# Serge/Sergie Rachmaninoff/Rachmaninov



## trojan-rabbit

There's so many ways to say and spell his name  Does anyone know what it was officially?


----------



## Ephemerid

His actual name would've been in Cyrillic (I think?) so its all transliteration anyway. Likewise this would go for Stravinski/Stravinsky/Strawinski (that one is a German transliteration I think?)... Profofiev/Prokofieff... Dostoevski/Dostoevsky... Tolstoi/Tolstoy etc. I'm not sure what determines the different ways of transliterating Russian words & names into the western European alphabet, but its probably some sort of system like how Chinese has two systems of transliteration, Wales-Giles and Pinyin. 

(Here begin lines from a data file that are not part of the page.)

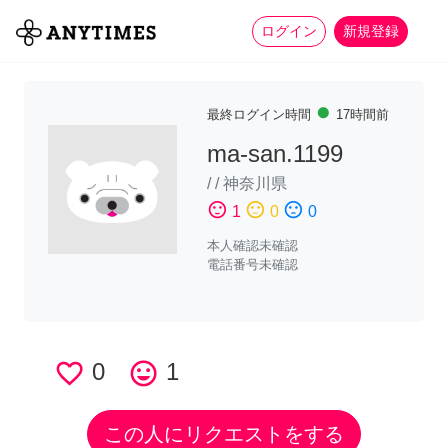
more_horiz
全て
修理・組立
家事
ログイン
新規登録
fiber_manual_record
最終ログイン時間
17時間前
ma-san.1199
/
/
神奈川県
sentiment_satisfied
sentiment_neutral
sentiment_dissatisfied
1
0
0
本人確認未確認
電話番号未確認
favorite_border
0
tag_faces
1
この人にリクエストをする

So I guess there is no official way, though I guess if there are two (or more?) transliteration systems for Cyrillic you'd have to be consistent? 

~josh


----------



## Ephemerid

ACK! Its a lot more complicated than I thought! LOL

~josh


----------



## trojan-rabbit

Wow....  


I'll just stick with Rachmaninoff


----------



## Ephemerid

PUT IT BACK IN THE BOX!!! LOL

~josh


----------



## Mr Salek

i think it depends on tha language you're using: german or english.
if you are familiar with phonetics in both languages, you'll notice that rachmaninov and rachmaninoff, shostakovich and schostakowitsch and tchaikovsky and tschaikowski all read the same.


----------



## artisan

Well, I do know that in German, a w makes a v sound... 
Actually, I used to speak Pennsylvania Dutch fluently, but I have forgotten most of it now. Pennsylvania Dutch has a lot of english mixed in with it anyway.


----------